It’s time to tackle a problem that plagues almost every player of a middle to low tessitura instrument, such as the trombone, bass trombone and tuba. One of the most common faults today in low brass playing is the lack of a clear sound, and this results in a loss of resonance. What specifically can you do to alleviate this problem? One such solution is to rethink the way we approach legato passages. The biggest reason for loss of resonance in legato passages is the tendency to avoid using legato tongue to focus the sound. What takes the place of the legato tongue is the technique of dropping the air in between legato slurs, flicking the slide quickly and using body english to get to the next note. I call this sneaking around slurs rather than playing them. This is usually in an attempt to avoid a smear at any cost, but what it does, is take necessary focus out of the sound needed for resonance. The player must use a “ho, ho” articulation, and the use of that syllable causes a hole in the middle of the sound, because of the lack of a sufficiently focused aperture. Think of a funnel with a large open end; your lungs. If you want to take all that air and condense it into an extremely dense, concentrated air stream, which is the secret to a great sound, the small end of that funnel must be the size of the tube you are filling, or even smaller. The way to do this is to pronounce the syllable “daauuw, daauuw, when playing legato slurs. This allows you to blow through slurs rather than around them, and keep a narrower aperture, without worrying about a smear. It will give you a better, clearer, more resonant sound. It is important to remember that the legato tongue must be applied as soon as the slide starts moving to the next note, and be completed before the slide gets to the arrival note, so it is heard approximately in the middle of the slur, otherwise there will be an unwanted smear, as if no legato tongue was used at all. Everyone’s legato tongue is late to some degree, and the earlier it is applied, the better the slur, the clearer the sound, and the more reliable the connection.

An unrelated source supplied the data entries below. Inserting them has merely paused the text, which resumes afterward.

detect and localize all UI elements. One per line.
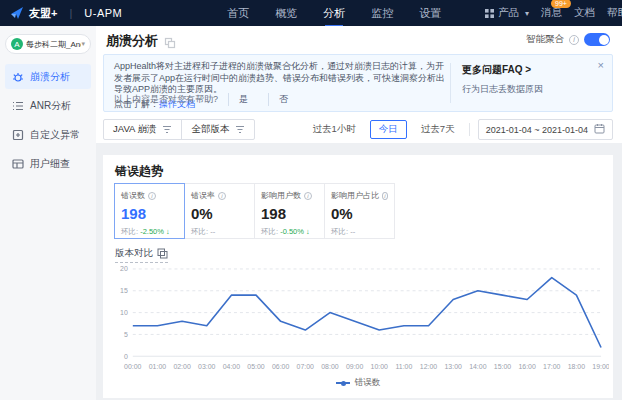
faq-item-link[interactable]: 行为日志丢数据原因 [462, 83, 543, 96]
svg-text:20: 20 [120, 265, 128, 272]
error-trend-card: 错误趋势 错误数i 198 环比: -2.50% ↓ 错误率i [103, 155, 613, 398]
sidebar: A 每步科二期_Andr.. ▾ 崩溃分析 ANR分析 自定义异 [0, 26, 96, 400]
svg-text:02:00: 02:00 [173, 363, 191, 370]
nav-item-analysis[interactable]: 分析 [323, 1, 345, 26]
feedback-yes-button[interactable]: 是 [228, 93, 258, 106]
chart-legend[interactable]: 错误数 [107, 377, 609, 389]
svg-text:0: 0 [124, 353, 128, 360]
date-range-picker[interactable]: 2021-01-04 ~ 2021-01-04 [478, 119, 613, 140]
svg-text:16:00: 16:00 [518, 363, 536, 370]
stat-cards-row: 错误数i 198 环比: -2.50% ↓ 错误率i 0% 环比: -- [115, 183, 395, 239]
version-compare-label: 版本对比 [115, 247, 153, 260]
app-selector[interactable]: A 每步科二期_Andr.. ▾ [5, 34, 91, 54]
svg-text:10: 10 [120, 309, 128, 316]
svg-text:09:00: 09:00 [346, 363, 364, 370]
svg-text:04:00: 04:00 [223, 363, 241, 370]
calendar-icon [594, 123, 605, 136]
stat-compare: 环比: -- [191, 227, 248, 237]
sidebar-menu: 崩溃分析 ANR分析 自定义异常 用户细查 [0, 64, 96, 176]
version-compare-button[interactable]: 版本对比 [115, 247, 168, 263]
nav-item-settings[interactable]: 设置 [419, 1, 441, 26]
umeng-logo-icon [10, 6, 24, 20]
svg-text:10:00: 10:00 [371, 363, 389, 370]
error-trend-chart[interactable]: 0510152000:0001:0002:0003:0004:0005:0006… [107, 263, 609, 389]
page-title: 崩溃分析 [106, 32, 158, 50]
svg-text:15:00: 15:00 [494, 363, 512, 370]
main-content: 崩溃分析 智能聚合 i AppHealth将对主进程和子进程的崩溃做聚合化分析，… [96, 26, 622, 400]
range-last-7-days[interactable]: 过去7天 [415, 121, 461, 138]
info-icon: i [148, 192, 156, 200]
sidebar-item-label: 崩溃分析 [30, 70, 70, 84]
close-icon[interactable]: × [598, 59, 604, 71]
svg-text:5: 5 [124, 331, 128, 338]
svg-text:05:00: 05:00 [247, 363, 265, 370]
logo-text: 友盟+ [29, 6, 57, 21]
svg-text:12:00: 12:00 [420, 363, 438, 370]
stat-card-affected-users[interactable]: 影响用户数i 198 环比: -0.50% ↓ [254, 183, 325, 239]
crash-type-value: JAVA 崩溃 [113, 123, 156, 136]
stat-card-affected-user-ratio[interactable]: 影响用户占比i 0% 环比: -- [324, 183, 395, 239]
smart-aggregation-toggle[interactable] [584, 33, 610, 46]
sidebar-item-label: 用户细查 [30, 157, 70, 171]
stat-label: 错误率i [191, 190, 248, 201]
sidebar-item-user-insight[interactable]: 用户细查 [5, 151, 91, 176]
nav-item-monitor[interactable]: 监控 [371, 1, 393, 26]
info-icon: i [218, 192, 226, 200]
sidebar-item-label: 自定义异常 [30, 128, 80, 142]
range-today[interactable]: 今日 [370, 120, 407, 139]
nav-menu: 首页 概览 分析 监控 设置 [227, 1, 441, 26]
stat-compare: 环比: -0.50% ↓ [261, 227, 318, 237]
compare-icon [157, 248, 168, 259]
sidebar-item-crash-analysis[interactable]: 崩溃分析 [5, 64, 91, 89]
stat-value: 198 [121, 205, 178, 222]
section-title: 错误趋势 [115, 163, 163, 180]
feedback-row: 以上内容是否对您有帮助? 是 否 [114, 93, 298, 106]
svg-text:07:00: 07:00 [297, 363, 315, 370]
stat-card-error-rate[interactable]: 错误率i 0% 环比: -- [184, 183, 255, 239]
date-range-value: 2021-01-04 ~ 2021-01-04 [486, 125, 588, 135]
stat-value: 0% [191, 205, 248, 222]
nav-item-home[interactable]: 首页 [227, 1, 249, 26]
svg-text:17:00: 17:00 [543, 363, 561, 370]
app-name: 每步科二期_Andr.. [26, 39, 81, 50]
range-last-hour[interactable]: 过去1小时 [307, 121, 362, 138]
u-apm-dashboard: 友盟+ | U-APM 首页 概览 分析 监控 设置 产品 ▾ 消息 99+ 文… [0, 0, 622, 400]
smart-aggregation-label: 智能聚合 [526, 33, 564, 46]
quick-range-group: 过去1小时 今日 过去7天 2021-01-04 ~ 2021-01-04 [307, 119, 613, 140]
guide-icon[interactable] [164, 35, 176, 47]
docs-link[interactable]: 文档 [574, 6, 595, 20]
banner-description: AppHealth将对主进程和子进程的崩溃做聚合化分析，通过对崩溃日志的计算，为… [114, 61, 446, 96]
legend-line-icon [336, 382, 350, 384]
faq-title-link[interactable]: 更多问题FAQ > [462, 63, 543, 77]
sidebar-item-anr-analysis[interactable]: ANR分析 [5, 93, 91, 118]
stat-card-error-count[interactable]: 错误数i 198 环比: -2.50% ↓ [114, 183, 185, 239]
stat-label: 影响用户占比i [331, 190, 388, 201]
page-header: 崩溃分析 [106, 32, 176, 50]
filter-icon [235, 125, 245, 134]
chevron-down-icon: ▾ [525, 9, 529, 18]
svg-text:18:00: 18:00 [568, 363, 586, 370]
product-name: U-APM [84, 7, 122, 19]
filter-icon [162, 125, 172, 134]
crash-icon [12, 71, 24, 83]
smart-aggregation-control: 智能聚合 i [526, 33, 610, 46]
products-dropdown[interactable]: 产品 ▾ [485, 6, 529, 20]
crash-type-filter[interactable]: JAVA 崩溃 [104, 120, 181, 139]
sidebar-item-label: ANR分析 [30, 99, 71, 113]
info-icon: i [382, 192, 388, 200]
sidebar-item-custom-exception[interactable]: 自定义异常 [5, 122, 91, 147]
version-filter[interactable]: 全部版本 [181, 120, 254, 139]
trend-chart-svg: 0510152000:0001:0002:0003:0004:0005:0006… [107, 263, 609, 376]
logo[interactable]: 友盟+ | U-APM [10, 6, 122, 21]
list-icon [12, 100, 24, 112]
top-navbar: 友盟+ | U-APM 首页 概览 分析 监控 设置 产品 ▾ 消息 99+ 文… [0, 0, 622, 26]
navbar-right: 产品 ▾ 消息 99+ 文档 帮助 [485, 6, 612, 20]
down-arrow-icon: ↓ [166, 227, 170, 236]
nav-item-overview[interactable]: 概览 [275, 1, 297, 26]
messages-link[interactable]: 消息 99+ [541, 6, 562, 20]
help-link[interactable]: 帮助 [607, 6, 622, 20]
feedback-no-button[interactable]: 否 [268, 93, 298, 106]
range-separator [469, 123, 470, 136]
filter-row: JAVA 崩溃 全部版本 过去1小时 今日 过去7天 [103, 119, 613, 140]
feedback-question: 以上内容是否对您有帮助? [114, 93, 218, 106]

The main reason for a hesitancy to use legato tongue in legato slurs, was a fear of over using the tongue, which is of course a negative concept. The advantage of the legato tongue concept is the amount of variety it affords, by that I mean from very light to very pronounced, as required for different registers. An important feature of the legato tongue is, it lets you keep the sound flowing between notes, giving you more sound, and a better sound because of the density of that sound. The secret to a great sound is to cram as much dense sound into a dynamic as possible, and the legato tongue lets you do that. Certain registers require the use of more legato tongue than others, especially the range between low Bb and middle F.

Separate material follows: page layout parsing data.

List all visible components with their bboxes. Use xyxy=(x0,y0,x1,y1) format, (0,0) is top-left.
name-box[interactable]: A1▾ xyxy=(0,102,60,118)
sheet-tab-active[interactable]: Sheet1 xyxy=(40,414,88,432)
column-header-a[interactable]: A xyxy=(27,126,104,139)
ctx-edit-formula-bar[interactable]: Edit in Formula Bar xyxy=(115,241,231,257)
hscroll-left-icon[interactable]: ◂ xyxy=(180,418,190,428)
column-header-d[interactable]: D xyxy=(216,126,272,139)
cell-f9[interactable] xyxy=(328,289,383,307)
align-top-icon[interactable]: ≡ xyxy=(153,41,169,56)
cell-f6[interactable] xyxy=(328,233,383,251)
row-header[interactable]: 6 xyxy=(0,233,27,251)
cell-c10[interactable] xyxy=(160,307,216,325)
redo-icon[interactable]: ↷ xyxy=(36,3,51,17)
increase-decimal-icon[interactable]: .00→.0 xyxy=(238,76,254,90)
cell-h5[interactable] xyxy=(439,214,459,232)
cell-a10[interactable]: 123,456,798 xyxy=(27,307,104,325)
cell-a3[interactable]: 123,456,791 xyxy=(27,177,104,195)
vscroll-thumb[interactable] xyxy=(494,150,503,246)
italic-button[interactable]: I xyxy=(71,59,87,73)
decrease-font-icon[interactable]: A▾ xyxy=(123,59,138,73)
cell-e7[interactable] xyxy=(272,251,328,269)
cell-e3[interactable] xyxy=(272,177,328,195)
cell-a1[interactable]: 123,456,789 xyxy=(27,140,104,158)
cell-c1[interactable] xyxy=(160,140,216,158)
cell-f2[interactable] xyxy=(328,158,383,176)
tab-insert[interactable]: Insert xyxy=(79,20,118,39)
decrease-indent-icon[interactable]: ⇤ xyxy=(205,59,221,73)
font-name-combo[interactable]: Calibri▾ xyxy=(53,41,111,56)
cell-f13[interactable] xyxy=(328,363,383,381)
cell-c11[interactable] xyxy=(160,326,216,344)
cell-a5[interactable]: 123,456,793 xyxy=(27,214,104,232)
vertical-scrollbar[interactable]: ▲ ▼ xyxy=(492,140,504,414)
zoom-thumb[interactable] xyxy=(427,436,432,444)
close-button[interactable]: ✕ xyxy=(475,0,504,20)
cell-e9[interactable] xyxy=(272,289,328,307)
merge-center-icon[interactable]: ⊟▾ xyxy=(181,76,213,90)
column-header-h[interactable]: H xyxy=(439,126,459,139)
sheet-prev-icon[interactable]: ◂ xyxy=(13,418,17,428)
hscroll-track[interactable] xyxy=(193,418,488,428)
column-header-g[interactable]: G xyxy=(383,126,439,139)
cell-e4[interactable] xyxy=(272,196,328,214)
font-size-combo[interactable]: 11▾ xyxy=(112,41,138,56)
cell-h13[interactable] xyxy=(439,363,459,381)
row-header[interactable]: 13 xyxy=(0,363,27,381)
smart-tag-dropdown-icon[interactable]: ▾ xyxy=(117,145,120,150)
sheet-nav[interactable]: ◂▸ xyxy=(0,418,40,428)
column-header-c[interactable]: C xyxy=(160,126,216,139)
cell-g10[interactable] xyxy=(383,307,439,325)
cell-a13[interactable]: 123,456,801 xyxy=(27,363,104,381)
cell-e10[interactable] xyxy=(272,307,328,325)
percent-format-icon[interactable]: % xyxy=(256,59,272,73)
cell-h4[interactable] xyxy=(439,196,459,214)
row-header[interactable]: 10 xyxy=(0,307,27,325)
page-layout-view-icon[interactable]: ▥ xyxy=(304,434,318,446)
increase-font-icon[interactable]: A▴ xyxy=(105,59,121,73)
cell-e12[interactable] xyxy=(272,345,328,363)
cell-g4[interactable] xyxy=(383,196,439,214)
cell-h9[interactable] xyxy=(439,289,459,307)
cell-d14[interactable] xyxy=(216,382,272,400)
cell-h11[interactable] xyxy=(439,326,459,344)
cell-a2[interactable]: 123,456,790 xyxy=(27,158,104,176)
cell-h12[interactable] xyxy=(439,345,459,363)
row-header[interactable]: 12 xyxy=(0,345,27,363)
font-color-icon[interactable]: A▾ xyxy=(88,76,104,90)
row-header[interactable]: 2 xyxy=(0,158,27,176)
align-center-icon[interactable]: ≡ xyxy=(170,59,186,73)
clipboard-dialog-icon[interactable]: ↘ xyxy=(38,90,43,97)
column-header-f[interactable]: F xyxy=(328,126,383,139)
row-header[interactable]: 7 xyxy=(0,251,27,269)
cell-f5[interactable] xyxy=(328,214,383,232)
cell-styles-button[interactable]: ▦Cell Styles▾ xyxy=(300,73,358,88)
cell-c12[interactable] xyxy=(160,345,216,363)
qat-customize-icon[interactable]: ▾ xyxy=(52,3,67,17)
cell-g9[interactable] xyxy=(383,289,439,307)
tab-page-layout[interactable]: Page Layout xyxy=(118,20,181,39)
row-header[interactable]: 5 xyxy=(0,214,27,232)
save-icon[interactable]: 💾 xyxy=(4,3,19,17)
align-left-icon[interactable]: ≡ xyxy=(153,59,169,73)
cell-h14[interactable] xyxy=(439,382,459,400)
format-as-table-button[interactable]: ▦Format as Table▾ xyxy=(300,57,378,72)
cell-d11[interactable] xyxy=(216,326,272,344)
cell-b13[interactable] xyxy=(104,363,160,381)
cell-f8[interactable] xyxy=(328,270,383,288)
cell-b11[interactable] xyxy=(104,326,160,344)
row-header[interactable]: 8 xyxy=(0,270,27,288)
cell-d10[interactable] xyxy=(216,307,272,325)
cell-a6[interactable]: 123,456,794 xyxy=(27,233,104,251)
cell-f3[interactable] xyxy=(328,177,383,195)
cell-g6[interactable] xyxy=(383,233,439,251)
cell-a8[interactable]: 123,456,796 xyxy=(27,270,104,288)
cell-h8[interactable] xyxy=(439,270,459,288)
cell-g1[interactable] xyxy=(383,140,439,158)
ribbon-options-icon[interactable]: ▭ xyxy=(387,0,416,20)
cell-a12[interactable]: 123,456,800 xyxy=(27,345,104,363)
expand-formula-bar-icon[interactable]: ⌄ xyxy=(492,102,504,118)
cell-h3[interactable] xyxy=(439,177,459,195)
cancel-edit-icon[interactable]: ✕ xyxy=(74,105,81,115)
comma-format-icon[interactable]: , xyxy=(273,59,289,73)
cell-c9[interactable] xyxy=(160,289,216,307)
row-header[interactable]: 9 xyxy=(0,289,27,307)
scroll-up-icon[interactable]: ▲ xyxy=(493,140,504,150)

As we go higher the use of the degree of legato tongue decreases, until in the extreme upper register, practically none is necessary, because the sound is sufficiently focused due to the size of the aperture required for that register. As I’ve said before, I only use legato tongue on legato slurs, and not on natural slurs, which only requires a flexible embouchure and air stream, which is another skill that must be practiced and developed by learning to bend pitches in the practice room, to completely control the air stream.
I have in the past used analogies to convey a description of the technique of properly starting notes. I would like to give you another mental picture of that concept. Think of starting a note as if you were flicking a mosquito off of your arm. You build up energy in your middle finger by pressing against the back of your thumb and release the thumb, or actually pushing the thumb out of the way with the built up energy in the middle finger. If you can do this in one instant motion, that’s the way you should start notes. The air becomes the energy in the finger, the thumb is the seal in the embouchure, the air blows the tongue away, (and down,) and the air is sent flying forward, all in one instantaneous moment.
I have an experiment for low brass players, especially bass trombone and tuba players to make sure they are producing the best sound they are capable of getting. First, get access to a pipe organ. Sit at the console and play some single notes using only the foot pedals. When you can imitate exactly the timbre and response of those foot pedals, while remaining completely relaxed in your body, you have attained the best sound it is possible for you to produce. Talk about fundamentals!